O dispositivo mede não só o movimento, mas também a intensidade e o tipo de luz que o usuário recebe. Isso inclui a luz azul, que impacta diretamente a qualidade do sono. Segundo Pedrazzoli, o equipamento consegue identificar quando a pessoa está dormindo pela ausência de movimento.
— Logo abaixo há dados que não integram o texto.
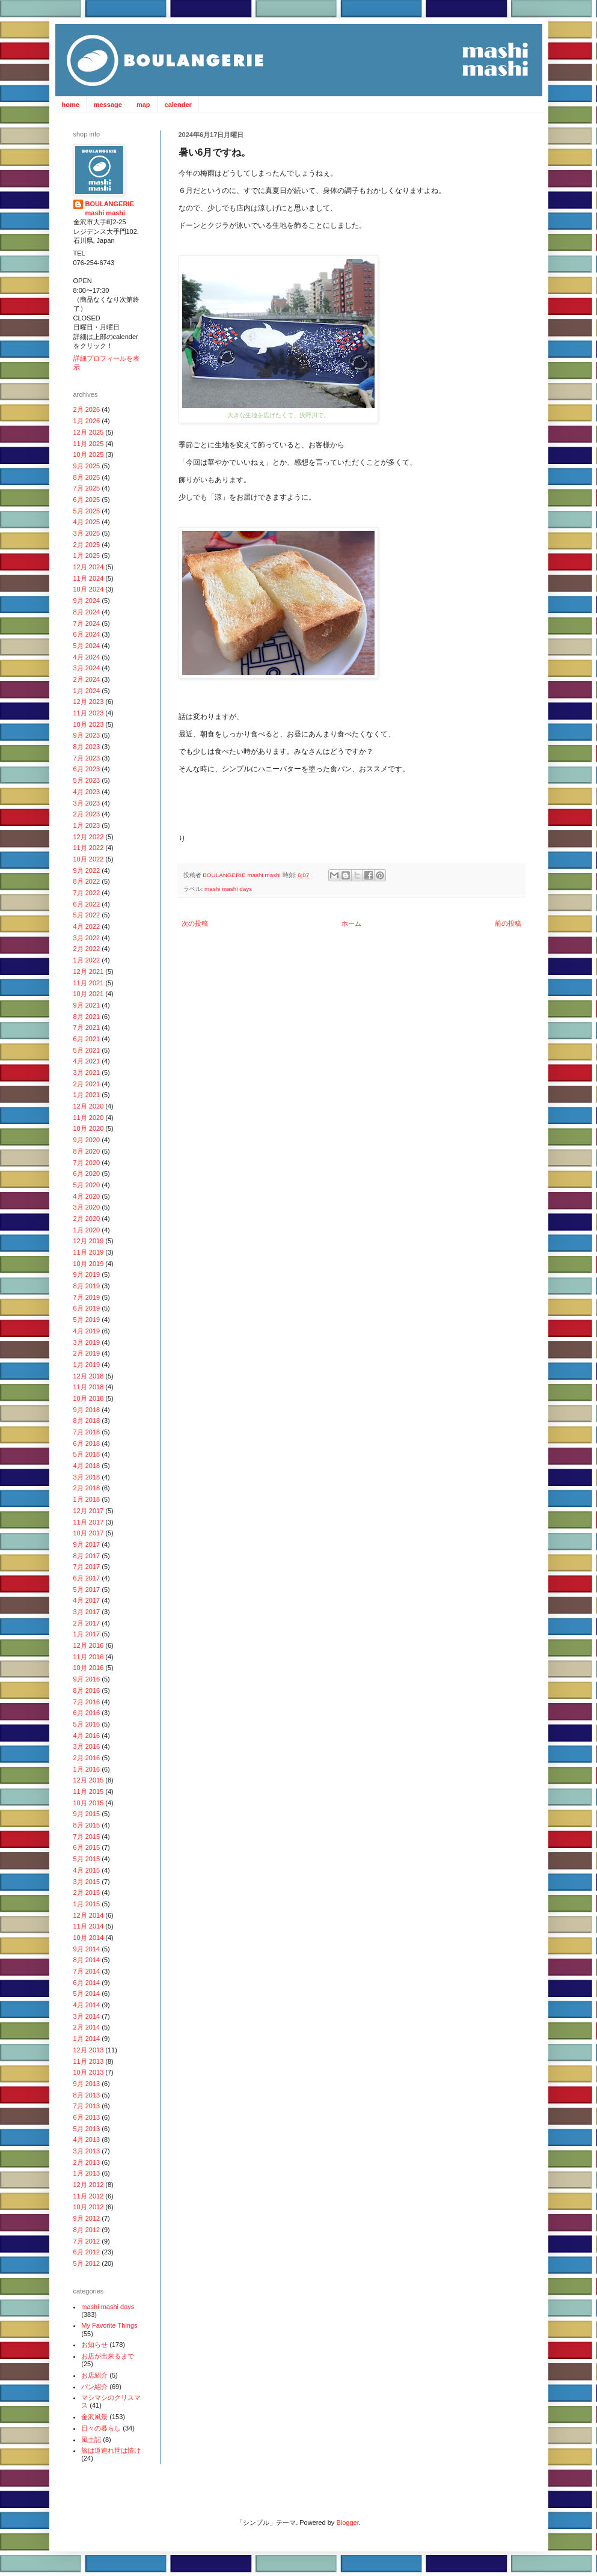 The image size is (597, 2576). Describe the element at coordinates (86, 2038) in the screenshot. I see `1月 2014` at that location.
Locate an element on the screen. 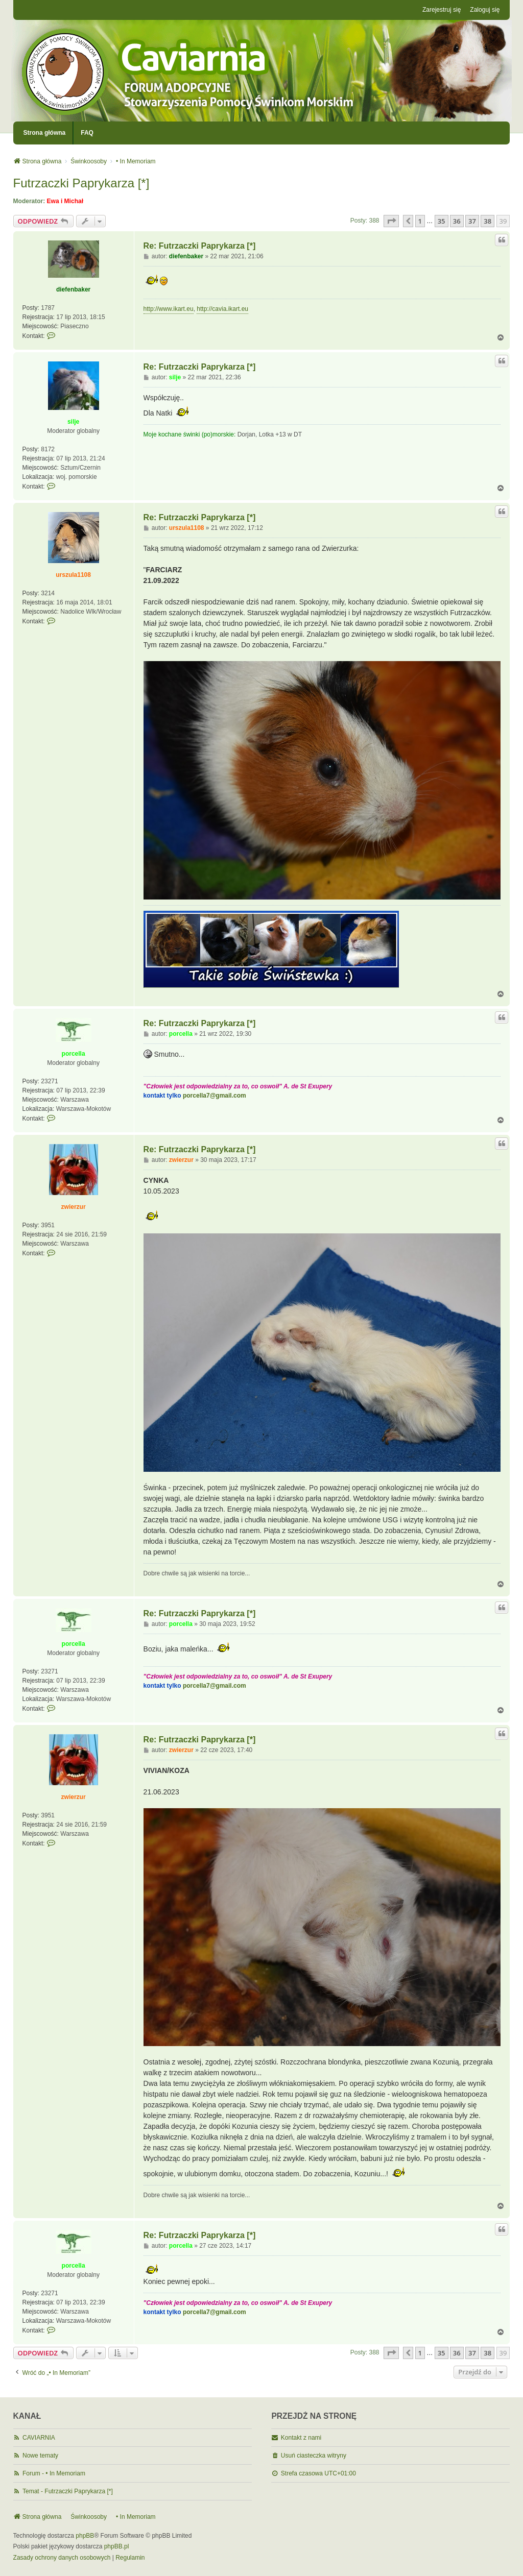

Além disso, a tecnologia da USP tem um diferencial. Ela calcula a luz melanópica, que não está ligada à visão, mas ajuda o corpo a se ajustar ao tempo, como a rotação da Terra. O actígrafo é usado no pulso, parecido com um relógio, e funciona de forma contínua.

A Importância do Sono para Missões Espaciais

A falta do ciclo natural de claro e escuro no espaço é um grande desafio para o corpo humano. Essa condição pode prejudicar o desempenho dos astronautas. O professor explica que, sem o ciclo dia/noite da Terra, o sono fica desregulado. Consequentemente, os astronautas dormem menos.

Isso gera uma queda no desempenho cognitivo e causa cansaço. Ele também alerta para os riscos operacionais. Há chances de cometer erros em tarefas delicadas, o que pode atrapalhar o andamento das operações na missão. Portanto, um bom monitoramento é vital.

Desenvolvimento da Tecnologia da USP

A tecnologia da USP nasceu de pesquisas feitas na EACH/USP. Em sua fase inicial, o projeto recebeu apoio importante, o que permitiu o avanço e aprimoramento do dispositivo. A colaboração com a Nasa é um marco para a ciência brasileira, demonstrando a capacidade de inovação e a qualidade da pesquisa feita no país.

A presença do actígrafo em imagens oficiais da agência espacial, no pulso dos tripulantes, reforça a confiança na tecnologia desenvolvida aqui. Esta parceria internacional abre portas para mais colaborações e mostra que a pesquisa brasileira tem um papel global. Assim, a tecnologia da USP ajuda a garantir a saúde e a segurança de quem explora o espaço.